The Summer Place
Jennifer Weiner
For Bill Syken
In memory of Frances Frumin Weiner
“Are you sure
That we are awake?
It seems to me
That yet we sleep, we dream”
—William Shakespeare,
A Midsummer Night’s Dream
Prologue
For forty years, the house had stood on the edge of the dune, overlooking the waters of Cape Cod Bay. Over time, the dune had eroded, shearing away in gentle showers of sand. Beach plums and bayberry shrubs clung to its sides like the splayed fingers of a clutching hand. Down below, the water in the bay had crept higher each season, paring off slivers of the beach. The dirt path that once led to the house’s front door had been widened and covered in crushed oyster shells. Her grounds had been landscaped, lavender and hydrangeas and bright-blooming roses added to the pin oaks and crabapple trees. A pool had been dug out of the gentle slope of the meadow, a guesthouse and garage added on; then more decks, a hot tub, and an outdoor shower with a crescent moon cut into the arch of its door so bathers could look out at the sea.
Through all the changes—the coats of paint, the loose boards nailed down for the second and third times, the hinges oiled, and the windows replaced—the house had waited, patient and steadfast. The molecules of her walls vibrated with the echoes of every conversation ever held in her rooms; the ceilings and the floors and the dirt below held the resonances of all she had seen. She knew things: good and bad. She’d seen sorrow and happiness, tragedy and joy, and plenty of the mundane, the cheerful low hum generated by families at the beach in the summertime.
Thousands of meals had been cooked and eaten in her kitchen; hundreds of hamburgers and hot dogs grilled and served at the picnic table on the top deck.

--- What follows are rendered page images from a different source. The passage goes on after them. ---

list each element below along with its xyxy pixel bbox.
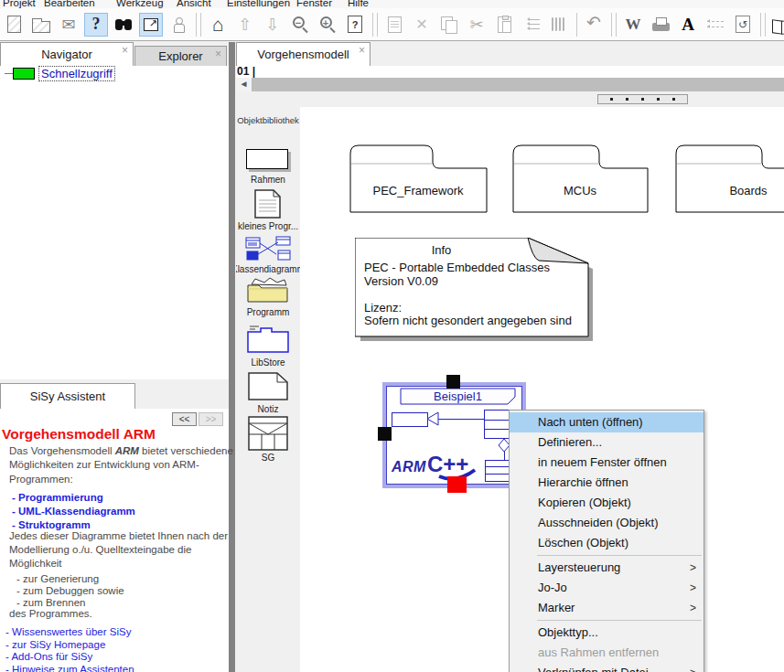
home-icon: ⌂: [212, 15, 224, 34]
klassendiagramm-icon: [245, 236, 291, 261]
library-label: Rahmen: [236, 175, 300, 185]
zoom-out-button[interactable]: −: [288, 13, 312, 37]
close-icon[interactable]: ×: [215, 48, 221, 59]
library-label: LibStore: [236, 357, 300, 368]
page-indicator-row: 01 |: [236, 66, 784, 78]
tab-vorgehensmodell-label: Vorgehensmodell: [237, 48, 370, 61]
selection-handle-top[interactable]: [446, 375, 460, 389]
menu-item-jo-jo[interactable]: Jo-Jo>: [510, 578, 703, 598]
copy-button[interactable]: [437, 13, 461, 37]
navigate-up-button[interactable]: ⇧: [233, 13, 257, 37]
document-help-button[interactable]: ?: [343, 13, 367, 37]
menu-item-definieren[interactable]: Definieren...: [510, 432, 703, 453]
window-maximize-button[interactable]: [139, 13, 163, 37]
mapping-button[interactable]: [703, 13, 727, 37]
note-info[interactable]: Info PEC - Portable Embedded Classes Ver…: [355, 238, 594, 344]
assistant-paragraph-2: Möglichkeit: [9, 558, 62, 569]
reload-page-button[interactable]: ↺: [731, 13, 755, 37]
menu-einstellungen[interactable]: Einstellungen: [227, 0, 290, 8]
assistant-back-button[interactable]: <<: [172, 412, 197, 426]
menu-werkzeug[interactable]: Werkzeug: [116, 0, 164, 8]
undo-button[interactable]: ↶: [582, 13, 606, 37]
uml-object-beispiel1[interactable]: Beispiel1 ARMC++: [382, 382, 526, 488]
open-folder-button[interactable]: [29, 13, 53, 37]
package-boards[interactable]: Boards: [675, 144, 784, 214]
cut-button[interactable]: ✂: [465, 13, 489, 37]
menu-item-nach-unten-ffnen[interactable]: Nach unten (öffnen): [510, 412, 703, 432]
assistant-link[interactable]: - UML-Klassendiagramm: [12, 506, 135, 517]
library-label: kleines Progr...: [236, 221, 300, 231]
user-button[interactable]: [166, 13, 190, 37]
menu-fenster[interactable]: Fenster: [296, 0, 332, 8]
help-button[interactable]: ?: [84, 13, 108, 37]
undo-icon: ↶: [586, 14, 601, 31]
table-columns-button[interactable]: [547, 13, 571, 37]
tab-sisy-assistent[interactable]: SiSy Assistent: [0, 383, 135, 409]
assistant-link[interactable]: - Struktogramm: [12, 519, 91, 530]
tab-navigator[interactable]: Navigator ×: [0, 42, 134, 66]
binoculars-icon: [115, 19, 132, 30]
assistant-paragraph-1: Programmen:: [9, 474, 73, 485]
tree-node-icon[interactable]: [13, 68, 35, 80]
assistant-link[interactable]: - Programmierung: [12, 492, 103, 503]
assistant-forward-button[interactable]: >>: [199, 412, 223, 426]
menu-item-l-schen-objekt[interactable]: Löschen (Objekt): [510, 533, 703, 553]
red-marker[interactable]: [447, 476, 467, 493]
search-button[interactable]: [112, 13, 135, 37]
edit-properties-button[interactable]: [382, 13, 406, 37]
menu-hilfe[interactable]: Hilfe: [348, 0, 369, 8]
menu-item-aus-rahmen-entfernen[interactable]: aus Rahmen entfernen: [510, 643, 703, 663]
library-label: Programm: [236, 307, 300, 317]
home-button[interactable]: ⌂: [206, 13, 230, 37]
tab-navigator-label: Navigator: [1, 48, 133, 61]
menu-item-hierarchie-ffnen[interactable]: Hierarchie öffnen: [510, 473, 703, 493]
tree-connector: [5, 73, 13, 74]
menu-item-verkn-pfen-mit-datei[interactable]: Verknüpfen mit Datei>: [510, 663, 703, 672]
assistant-link[interactable]: - Wissenswertes über SiSy: [5, 626, 131, 637]
tab-vorgehensmodell[interactable]: Vorgehensmodell ×: [236, 42, 371, 66]
paste-button[interactable]: [492, 13, 516, 37]
scrollbar-thumb[interactable]: [252, 78, 784, 91]
toolbar-separator: [196, 13, 201, 37]
package-mcus[interactable]: MCUs: [512, 144, 650, 214]
down-arrow-icon: ⇩: [265, 16, 279, 33]
tab-explorer[interactable]: Explorer ×: [134, 46, 227, 66]
delete-button[interactable]: ✕: [410, 13, 434, 37]
send-mail-button[interactable]: ✉: [57, 13, 81, 37]
import-list-button[interactable]: [520, 13, 543, 37]
assistant-link[interactable]: - zur SiSy Homepage: [5, 639, 105, 650]
panel-splitter[interactable]: [229, 42, 235, 672]
word-export-button[interactable]: W: [621, 13, 645, 37]
selection-handle-left[interactable]: [378, 427, 392, 441]
menu-item-ausschneiden-objekt[interactable]: Ausschneiden (Objekt): [510, 513, 703, 533]
menu-item-in-neuem-fenster-ffnen[interactable]: in neuem Fenster öffnen: [510, 453, 703, 473]
assistant-link[interactable]: - Hinweise zum Assistenten: [5, 664, 134, 672]
close-icon[interactable]: ×: [359, 45, 365, 56]
font-button[interactable]: A: [676, 13, 700, 37]
mail-icon: ✉: [61, 16, 75, 33]
tree-item-schnellzugriff[interactable]: Schnellzugriff: [38, 66, 115, 81]
menu-item-objekttyp[interactable]: Objekttyp...: [510, 623, 703, 643]
menu-ansicht[interactable]: Ansicht: [177, 0, 211, 8]
horizontal-scrollbar[interactable]: ◄: [236, 78, 784, 91]
close-icon[interactable]: ×: [122, 45, 128, 56]
menu-bearbeiten[interactable]: Bearbeiten: [44, 0, 95, 8]
package-pec-framework[interactable]: PEC_Framework: [349, 144, 489, 214]
collapse-handle[interactable]: [597, 94, 688, 104]
zoom-in-button[interactable]: +: [316, 13, 339, 37]
navigate-down-button[interactable]: ⇩: [261, 13, 285, 37]
menu-item-kopieren-objekt[interactable]: Kopieren (Objekt): [510, 493, 703, 513]
paste-icon: [498, 16, 511, 33]
assistant-link[interactable]: - Add-Ons für SiSy: [5, 651, 92, 662]
menu-item-marker[interactable]: Marker>: [510, 598, 703, 618]
menu-item-layersteuerung[interactable]: Layersteuerung>: [510, 558, 703, 578]
handbook-button[interactable]: [770, 13, 784, 37]
print-button[interactable]: [649, 13, 672, 37]
menu-projekt[interactable]: Projekt: [3, 0, 36, 8]
submenu-arrow-icon: >: [690, 558, 696, 578]
new-document-button[interactable]: [2, 13, 26, 37]
user-icon: [174, 17, 183, 32]
toolbar-separator: [372, 13, 378, 37]
library-label: Notiz: [236, 404, 300, 414]
scroll-left-button[interactable]: ◄: [236, 78, 252, 91]
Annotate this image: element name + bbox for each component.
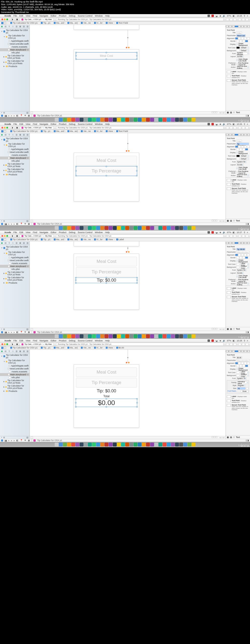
- menubar-icon[interactable]: [207, 231, 210, 234]
- resize-handle[interactable]: [75, 282, 76, 284]
- menu-edit[interactable]: Edit: [20, 123, 24, 125]
- bg-select[interactable]: Default: [240, 158, 249, 160]
- placeholder-input[interactable]: Placeholder String: [236, 251, 249, 253]
- jump-bar-item[interactable]: Vi...ler: [94, 130, 105, 132]
- dock-app[interactable]: [80, 334, 84, 338]
- dock-app[interactable]: [92, 226, 96, 230]
- dock-app[interactable]: [187, 226, 191, 230]
- resize-handle[interactable]: [75, 277, 76, 278]
- dock-app[interactable]: [96, 118, 100, 122]
- library-item[interactable]: Secure Text Field - Hides text from disp…: [227, 404, 249, 411]
- dock-app[interactable]: [113, 226, 117, 230]
- library-search-text[interactable]: Text: [236, 436, 240, 438]
- segue-icon[interactable]: [127, 357, 128, 358]
- dock-app[interactable]: [187, 118, 191, 122]
- segue-icon[interactable]: [127, 248, 128, 249]
- placeholder-input[interactable]: Tip Percentage: [236, 143, 249, 145]
- run-button[interactable]: [11, 126, 15, 129]
- dock-app[interactable]: [134, 442, 137, 446]
- dock-app[interactable]: [187, 334, 191, 338]
- menu-help[interactable]: Help: [105, 15, 110, 17]
- dock-app[interactable]: [163, 226, 166, 230]
- dock-app[interactable]: [192, 226, 195, 230]
- jump-bar-item[interactable]: View: [106, 22, 115, 24]
- volume-icon[interactable]: 🔊: [223, 15, 225, 17]
- font-select[interactable]: System Regular: [236, 52, 249, 55]
- nav-file[interactable]: AppDelegate.swift: [0, 364, 30, 367]
- jump-bar-item[interactable]: Vi...ler: [94, 238, 105, 241]
- dock-app[interactable]: [117, 334, 121, 338]
- jump-bar-item[interactable]: Vi...ler: [94, 22, 105, 24]
- draws-bg-check[interactable]: ✓: [236, 368, 238, 370]
- clock[interactable]: 10:25: [236, 15, 242, 17]
- dock-app[interactable]: [88, 442, 92, 446]
- clock[interactable]: 10:26: [236, 123, 242, 125]
- jump-bar-item[interactable]: View: [106, 238, 115, 241]
- menu-editor[interactable]: Editor: [51, 15, 56, 17]
- menu-debug[interactable]: Debug: [69, 15, 75, 17]
- document-outline-toggle[interactable]: [31, 328, 33, 330]
- debug-process[interactable]: Tip Calculator for OSX p1: [37, 331, 62, 333]
- nav-file[interactable]: ViewController.swift: [0, 42, 30, 45]
- dock-app[interactable]: [171, 118, 175, 122]
- dock-app[interactable]: [163, 442, 166, 446]
- library-search-text[interactable]: Text: [236, 111, 240, 114]
- related-items-icon[interactable]: [1, 130, 4, 132]
- font-select[interactable]: System 50: [236, 161, 246, 163]
- document-outline-toggle[interactable]: [31, 220, 33, 222]
- dock-app[interactable]: [154, 118, 158, 122]
- alignment-segment[interactable]: [235, 37, 250, 40]
- jump-bar-item[interactable]: Ma...ard: [54, 22, 66, 24]
- bg-select[interactable]: Control Color: [240, 266, 249, 268]
- dock-app[interactable]: [80, 442, 84, 446]
- jump-bar-item[interactable]: $0.00: [116, 346, 124, 349]
- nav-file[interactable]: Main.storyboardM: [0, 48, 30, 51]
- jump-bar-item[interactable]: Tip...p1: [41, 346, 53, 349]
- dock-app[interactable]: [67, 118, 71, 122]
- menu-view[interactable]: View: [26, 340, 30, 342]
- document-outline-toggle[interactable]: [31, 112, 33, 114]
- dock-app[interactable]: [63, 442, 67, 446]
- dock-app[interactable]: [129, 226, 133, 230]
- menu-view[interactable]: View: [26, 15, 30, 17]
- menubar-icon[interactable]: [211, 231, 214, 234]
- dock-app[interactable]: [192, 334, 195, 338]
- notifications-icon[interactable]: ≡: [247, 231, 248, 234]
- menu-find[interactable]: Find: [33, 123, 37, 125]
- menu-find[interactable]: Find: [33, 340, 37, 342]
- canvas-window[interactable]: Meal Cost: [74, 49, 139, 98]
- draws-bg-check[interactable]: ✓: [236, 152, 238, 154]
- jump-bar-item[interactable]: Text Field: [116, 130, 128, 132]
- dock-app[interactable]: [109, 118, 113, 122]
- placeholder-input[interactable]: Placeholder String: [236, 359, 249, 362]
- stop-button[interactable]: [15, 343, 19, 346]
- menu-file[interactable]: File: [14, 340, 17, 342]
- menu-file[interactable]: File: [14, 15, 17, 17]
- canvas-textfield[interactable]: Tip Percentage: [76, 166, 137, 176]
- library-item[interactable]: Text Field - Displays editable text.: [227, 75, 249, 78]
- dock-app[interactable]: [100, 334, 104, 338]
- notifications-icon[interactable]: ≡: [247, 340, 248, 342]
- related-items-icon[interactable]: [1, 22, 4, 24]
- nav-file[interactable]: Info.plist: [0, 376, 30, 379]
- menu-window[interactable]: Window: [95, 231, 103, 234]
- alignment-segment[interactable]: [235, 254, 250, 256]
- dock-app[interactable]: [100, 442, 104, 446]
- menu-navigate[interactable]: Navigate: [40, 123, 48, 125]
- dock-app[interactable]: [179, 334, 183, 338]
- menu-edit[interactable]: Edit: [20, 15, 24, 17]
- dock-app[interactable]: [96, 334, 100, 338]
- dock-app[interactable]: [109, 226, 113, 230]
- dock-app[interactable]: [179, 226, 183, 230]
- done-button[interactable]: Done: [241, 390, 248, 392]
- dock-app[interactable]: [67, 334, 71, 338]
- jump-bar-item[interactable]: Label: [116, 238, 124, 241]
- clock[interactable]: 10:27: [236, 231, 242, 234]
- dock-app[interactable]: [154, 226, 158, 230]
- dock-app[interactable]: [192, 118, 195, 122]
- jump-bar-item[interactable]: Tip...p1: [41, 238, 53, 241]
- wifi-icon[interactable]: ◈: [219, 15, 221, 17]
- run-button[interactable]: [11, 18, 15, 21]
- font-select[interactable]: System 70: [236, 377, 246, 380]
- menu-window[interactable]: Window: [95, 340, 103, 342]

She had witnessed the preparation of fresh clams and lobster, local corn on the cob and sun-warmed tomatoes sweet as sugar and right off the vine. Couples, young and old, had danced on her floors and embraced in her bedrooms. She’d seen tender kisses and heard blissful sighs and whispered declarations of love. Babies had been conceived beneath her roof, and those same babies had grown up and come back to her, with babies of their own. She’d watched a mother bathe her newborn daughter and, many years later, had seen that daughter set her own baby in a crib, then walk toward her mother and embrace her, whispering, Thank you. I had no idea how hard this was going to be. The house had welcomed them all; she’d borne witness to their histories and had held them close in her embrace.
In all those years, through all that time, she had only ever been able to watch. All the pain, all the mistakes—no, not that party; no, no more to drink tonight; no, not him; no, not her; no, don’t open that door, don’t answer the phone, do not let that man back in your bed—she had never been able to assert her own will or even make herself known. For years, she’d tried, but she’d never managed to do more than cause a few odd ripples in the hot tub or make the same screen door fall off onto the deck (“that damn door,” the families muttered, as they lifted it back on its tracks)。
The house never gave up. She kept working at it, patiently, assiduously, trying to find ways to let her people know that she heard them, that she saw them, that she wanted to help. They might take her for granted; they might leave her empty all through the winter, letting mice chew through her insulation to make nests inside her walls, but she cared for them, and always would.
And now, another summer was approaching, the days getting longer, the air getting warmer, and her mission had never felt more urgent. Changes were coming. She had so many things to tell her people, and she was running out of time to figure out how.
Part One
Ruby Getting Married
Sarah
On a Friday night just after sunset, Sarah Weinberg Danhauser lit a match, bent her head, and said the blessing over the Shabbat candles in the dining room of her brownstone in Park Slope. Dinner was on the table: roast chicken, glazed with honey; homemade stuffing with mushrooms and walnuts, fresh-baked challah, and a salad with fennel and blood oranges, sprinkled with pomegranate seeds so expensive that Sarah had guiltily shoved the container, with its damning price tag, deep down into the recycling bin, lest her husband see.
Eli, said husband, sat at the head of the table, his eyes on his plate. Their sons, Dexter, who was eight, and Miles, almost seven, were on the left side of the table with Eli’s brother Ari between them. Ari, twice-divorced and currently single, his jeans and ratty T-shirt contrasting with the khakis and collared shirts Sarah insisted her sons wear on Shabbat, had become a Friday-night regular at the Danhausers’ table. Ari was not Sarah’s favorite person, with his glinting good looks and sly smile and the way he’d “borrow” significant sums of money from his brother once or twice a year, but Eli had asked, and Sarah’s mother-in-law had gotten involved (“I know he’s a grown man and he should be able to feed himself, but he acts like Flamin’ Hot Cheetos are a food group, and I’m worried he’s going to get rickets”), and so, reluctantly, Sarah had extended the invitation.